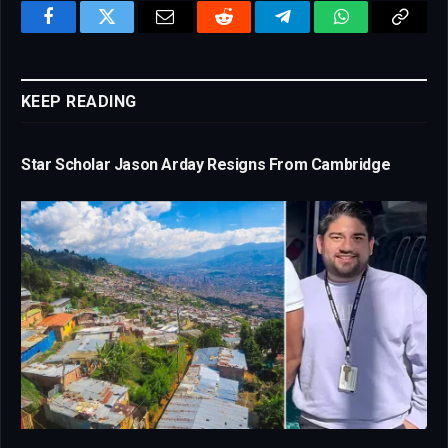
Facebook
Twitter
Email
Reddit
Telegram
WhatsApp
Copy
Link
KEEP READING
Star Scholar Jason Arday Resigns From Cambridge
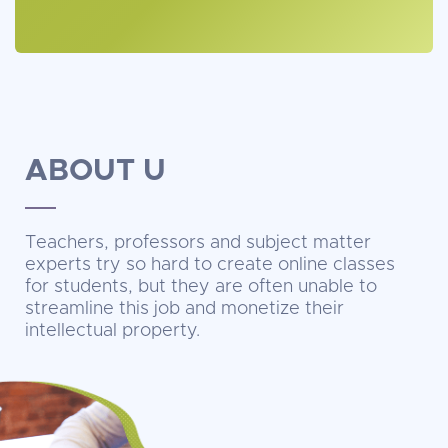
ABOUT U
Teachers, professors and subject matter
experts try so hard to create online classes
for students, but they are often unable to
streamline this job and monetize their
intellectual property.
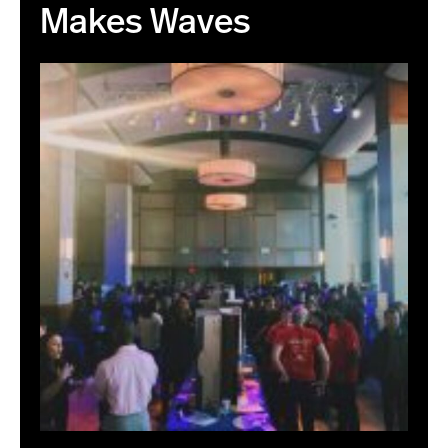
Makes Waves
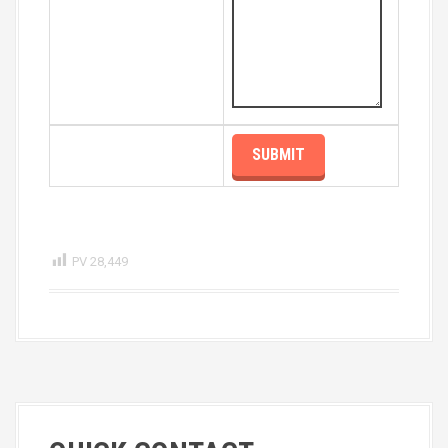
PV
28,449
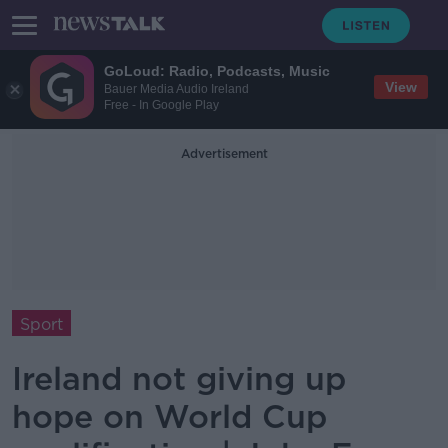
GoLoud: Radio, Podcasts, Music
View
Bauer Media Audio Ireland
Free - In Google Play
Advertisement
Sport
Ireland not giving up
hope on World Cup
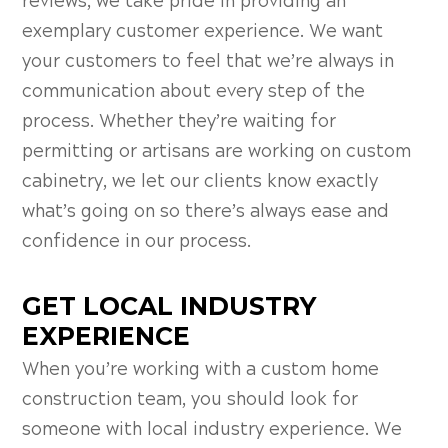
reviews, we take pride in providing an
exemplary customer experience. We want
your customers to feel that we’re always in
communication about every step of the
process. Whether they’re waiting for
permitting or artisans are working on custom
cabinetry, we let our clients know exactly
what’s going on so there’s always ease and
confidence in our process.
GET LOCAL INDUSTRY
EXPERIENCE
When you’re working with a custom home
construction team, you should look for
someone with local industry experience. We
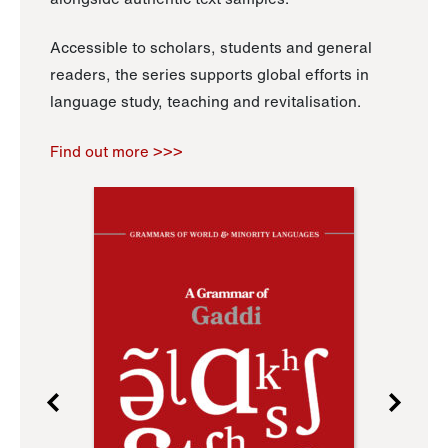
Accessible to scholars, students and general
readers, the series supports global efforts in
language study, teaching and revitalisation.
Find out more >>>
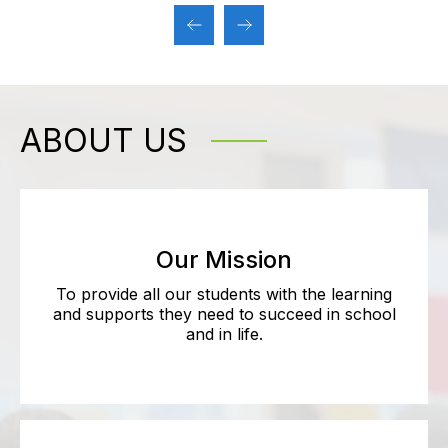
ABOUT US
Our Mission
To provide all our students with the learning
and supports they need to succeed in school
and in life.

○ ○ ○ ○

§ What the task requires: Exclude the images and reproduce the remaining data exactly.

§ Task answer:
Facebook
Twitter
Email
Reddit
Telegram
WhatsApp
Copy
Link
KEEP READING
Star Scholar Jason Arday Resigns From Cambridge
ABOUT U
Teachers, professors and subject matter
experts try so hard to create online classes
for students, but they are often unable to
streamline this job and monetize their
intellectual property.
Makes Waves
PV
28,449
GoLoud: Radio, Podcasts, Music
View
Bauer Media Audio Ireland
Free - In Google Play
Advertisement
Sport
Ireland not giving up
hope on World Cup
reviews, we take pride in providing an
exemplary customer experience. We want
your customers to feel that we’re always in
communication about every step of the
process. Whether they’re waiting for
permitting or artisans are working on custom
cabinetry, we let our clients know exactly
what’s going on so there’s always ease and
confidence in our process.
GET LOCAL INDUSTRY
EXPERIENCE
When you’re working with a custom home
construction team, you should look for
someone with local industry experience. We
Accessible to scholars, students and general
readers, the series supports global efforts in
language study, teaching and revitalisation.
Find out more >>>
ABOUT US
Our Mission
To provide all our students with the learning
and supports they need to succeed in school
and in life.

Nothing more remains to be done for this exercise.